Her last sight had been blurred by darkness, smog and weapon discharge, but it had been enough: they had been crawling all over it, like hornets around a spider, gorging themselves on it, ripping into it, tearing up the ancient metal in slivers and hurling it aside. She’d seen one of the pilots being taken out, dragged from the cockpit window. He’d been shrieking like a maddened animal, and his primal fear had echoed out into the endless dark.
She hadn’t watched after that, but his screaming had continued for a long time. She’d crawled away, dropping to all fours, barely able to think at all. Her mind raced, filled with thoughts of wrongdoing, shame, horror, fear. Every shallow deed, every casual lie, rose to the surface like scum on boiling water, crowding out her waking mind and making the very air she breathed a nightmare.
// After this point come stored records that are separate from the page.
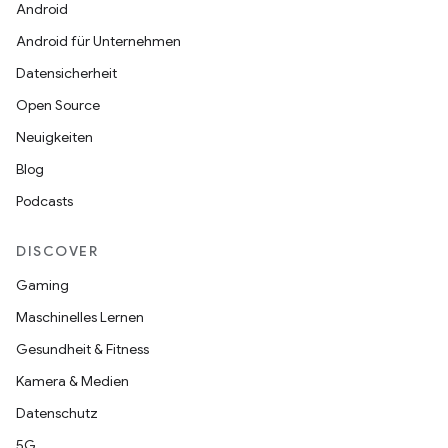
Android
Android für Unternehmen
Datensicherheit
Open Source
Neuigkeiten
Blog
Podcasts
DISCOVER
Gaming
Maschinelles Lernen
Gesundheit & Fitness
Kamera & Medien
Datenschutz
5G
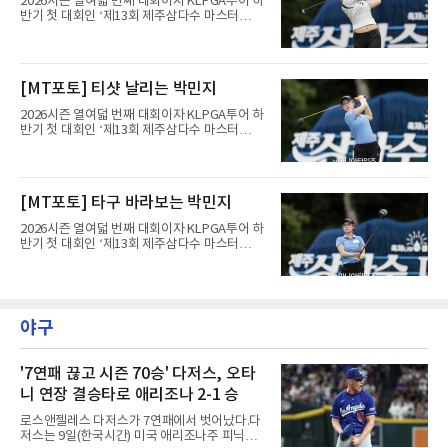
2026시즌 열여덟 번째 대회이자 KLPGA투어 하
반기 첫 대회인 ‘제13회 제주삼다수 마스터
스’(총상금 10억 원, 우승상금 1억 8천만 원)가
제주도 서귀포시에 위치한 테디밸리 골프앤리조
트(파72/6,767야드)에서 열리고 있다.9일 현재
최종라운드 경기가 펼쳐지고 있다.유현조가 1번
[MT포토] 티샷 날리는 박민지
홀에서 경기하고 있다.
2026시즌 열여덟 번째 대회이자 KLPGA투어 하
반기 첫 대회인 ‘제13회 제주삼다수 마스터
스’(총상금 10억 원, 우승상금 1억 8천만 원)가
제주도 서귀포시에 위치한 테디밸리 골프앤리조
트(파72/6,767야드)에서 열리고 있다.9일 현재
최종라운드 경기가 펼쳐지고 있다.박민지가 1번
[MT포토] 타구 바라보는 박민지
홀에서 경기하고 있다.
2026시즌 열여덟 번째 대회이자 KLPGA투어 하
반기 첫 대회인 ‘제13회 제주삼다수 마스터
스’(총상금 10억 원, 우승상금 1억 8천만 원)가
제주도 서귀포시에 위치한 테디밸리 골프앤리조
트(파72/6,767야드)에서 열리고 있다.9일 현재
최종라운드 경기가 펼쳐지고 있다.박민지가 1번
홀에서 경기하고 있다.
야구
'7연패 끊고 시즌 70승' 다저스, 오타
니 연장 결승타로 애리조나 2-1 승
로스앤젤레스 다저스가 7연패에서 벗어났다.다
저스는 9일(한국시간) 미국 애리조나주 피닉스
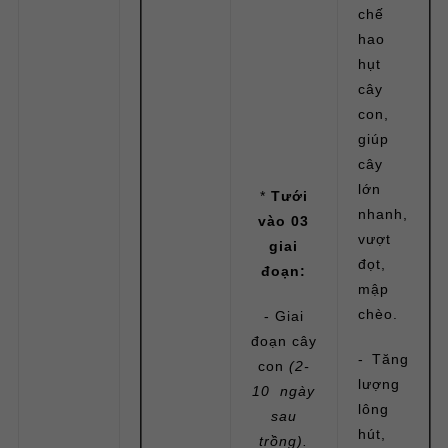
chế
hao
hụt
cây
con,
giúp
cây
lớn
*
Tưới
nhanh,
vào 03
vượt
giai
đọt,
đoạn:
mập
chèo.
- Giai
đoạn cây
- Tăng
con
(2-
lượng
10 ngày
lông
sau
hút,
trồng).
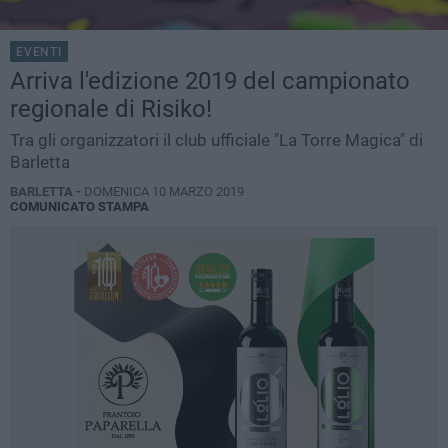
EVENTI
Arriva l'edizione 2019 del campionato
regionale di Risiko!
Tra gli organizzatori il club ufficiale "La Torre Magica" di
Barletta
BARLETTA -
DOMENICA 10 MARZO 2019
COMUNICATO STAMPA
They hadn’t come for her after that– they had other, more worthy prey.
So she’d shivered in the dark alone, cowering, drooling, shaking.
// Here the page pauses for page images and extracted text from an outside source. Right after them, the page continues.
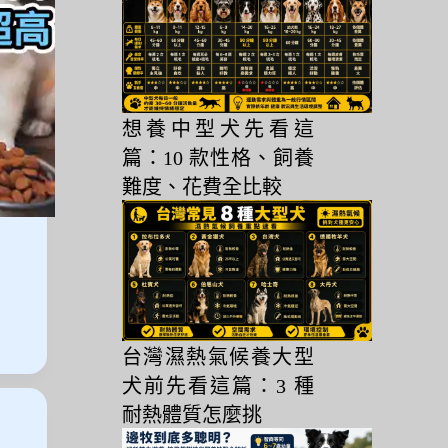
想養中型犬先看這
篇：10 款性格、飼養
難度、花費全比較
台灣濕熱氣候養大型
犬前先看這篇：3 種
耐熱體質怎麼挑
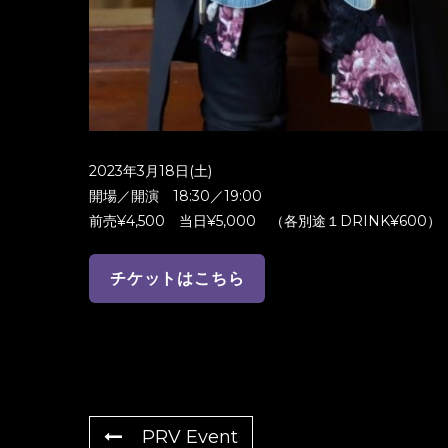
2023年3月18日(土)
開場／開演 18:30／19:00
前売¥4,500 当日¥5,000 （各別途１DRINK¥600）
チケットはこちら
PRV Event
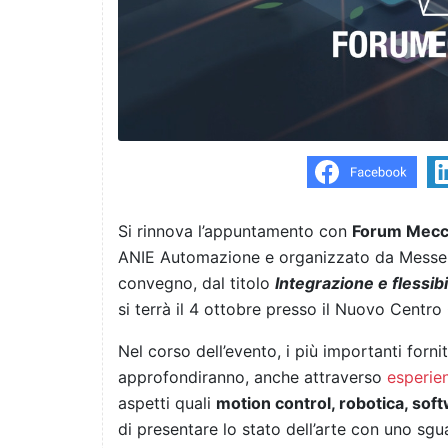
Si rinnova l’appuntamento con
Forum Mecc
ANIE Automazione e organizzato da Messe F
convegno, dal titolo
Integrazione e flessibi
si terrà il 4 ottobre presso il Nuovo Centro
Nel corso dell’evento, i più importanti forn
approfondiranno, anche attraverso
esperie
aspetti quali
motion control, robotica, soft
di presentare lo stato dell’arte con uno sg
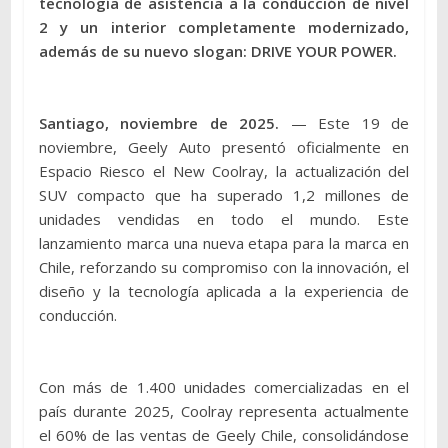
tecnología de asistencia a la conducción de nivel
2 y un interior completamente modernizado,
además de su nuevo slogan: DRIVE YOUR POWER.
Santiago, noviembre de 2025.
— Este 19 de
noviembre, Geely Auto presentó oficialmente en
Espacio Riesco el New Coolray, la actualización del
SUV compacto que ha superado 1,2 millones de
unidades vendidas en todo el mundo. Este
lanzamiento marca una nueva etapa para la marca en
Chile, reforzando su compromiso con la innovación, el
diseño y la tecnología aplicada a la experiencia de
conducción.
Con más de 1.400 unidades comercializadas en el
país durante 2025, Coolray representa actualmente
el 60% de las ventas de Geely Chile, consolidándose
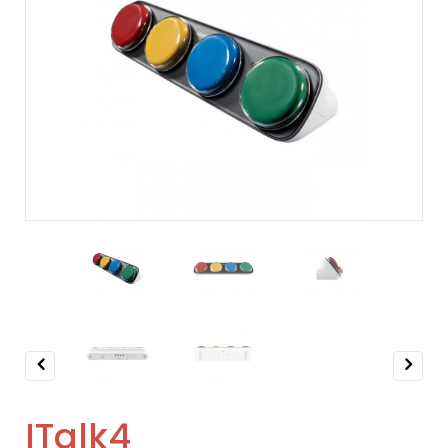
Previous
Next
ITalk4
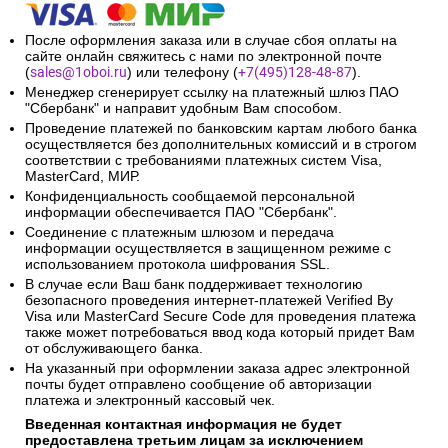
После оформления заказа или в случае сбоя оплаты на
сайте онлайн свяжитесь с нами по электронной почте
(
sales@1oboi.ru
) или телефону (
+7(495)128-48-87
).
Менеджер сгенерирует ссылку на платежный шлюз ПАО
"Сбербанк" и направит удобным Вам способом.
Проведение платежей по банковским картам любого банка
осуществляется без дополнительных комиссий и в строгом
соответствии с требованиями платежных систем Visa,
MasterCard, МИР.
Конфиденциальность сообщаемой персональной
информации обеспечивается ПАО "Сбербанк".
Соединение с платежным шлюзом и передача
информации осуществляется в защищенном режиме с
использованием протокола шифрования SSL.
В случае если Ваш банк поддерживает технологию
безопасного проведения интернет-платежей Verified By
Visa или MasterCard Secure Code для проведения платежа
также может потребоваться ввод кода который придет Вам
от обслуживающего банка.
На указанный при оформлении заказа адрес электронной
почты будет отправлено сообщение об авторизации
платежа и электронный кассовый чек.
Введенная контактная информация не будет
предоставлена третьим лицам за исключением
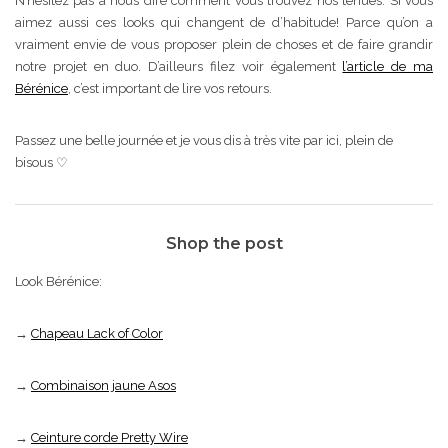
N’hésitez pas à nous dire comment vous trouvez nos tenues. Si vous
aimez aussi ces looks qui changent de d’habitude! Parce qu’on a
vraiment envie de vous proposer plein de choses et de faire grandir
notre projet en duo. D’ailleurs filez voir également
l’article de ma
Bérénice
, c’est important de lire vos retours.
Passez une belle journée et je vous dis à très vite par ici, plein de
bisous ♡
Shop the post
Look Bérénice:
→
Chapeau Lack of Color
→
Combinaison jaune Asos
→
Ceinture corde Pretty Wire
The shadow rose above her silently. She didn’t notice it at first – it was just one more clot of blackness in the shifting, flickering war-hell of the tunnels. When she finally felt the presence close by, she didn’t even lift her weapon. She looked up with the
expectation of finding death at last, and was disappointed to see that she wouldn’t be getting that.
‘Khadi,’ said Marivo. ‘Shula Khadi.’
He was unsteady on his feet, but his lasgun was still in his hand. She could see the charge meter flashing for near-empty. His visor was broken, exposing part of his haggard face.
She looked up at him stupidly, too weak to say anything. Her hands shook, and she let them.
He squatted beside her. His movements gave away fatigue – he was no longer striding out with the light of the Emperor in his eyes.
‘Badly hurt?’ he asked. A long way down the tunnels, fresh explosions blossomed, briefly flooding the scene in bright orange light. Then it faded away, replaced by the flickering dark once more.
Khadi didn’t know how to reply. Physically, she’d been worse. Mentally – that was different.
I saw them come. I saw them take it apart.
Marivo looked hard at her, lifting up her chin with his fingertip and staring directly into her eyes.
‘Can you move?’ he asked. ‘We need to pull back. We need to get out. Can you move?’
She saw the daemon’s eyes hovering in front of her, like a mirage. They stayed there, even when she closed her eyes and screwed them tight. Those eyes made her want to scream, though she’d already done so much of that that her throat was hoarse and raw.
Marivo grasped her shoulder, shaking her a little. His movements were urgent, and a little too quick. He was scared too.
‘Shula, look at me,’ he said. ‘Look at me. They’ve got the Warhounds. They’re tearing up the tanks. We have to pull back.’
Somehow, then, swimming from somewhere deep inside, Khadi felt a smile flicker across her chapped lips.
‘I’m beginning to like you, Marivo,’ she said, stuttering over the words. Her throat constricted as she spoke, as if the muscles had forgotten how to work properly. ‘You’re learning.’
Marivo didn’t smile.
‘I’m glad,’ he said. ‘Really. But now we have to move.’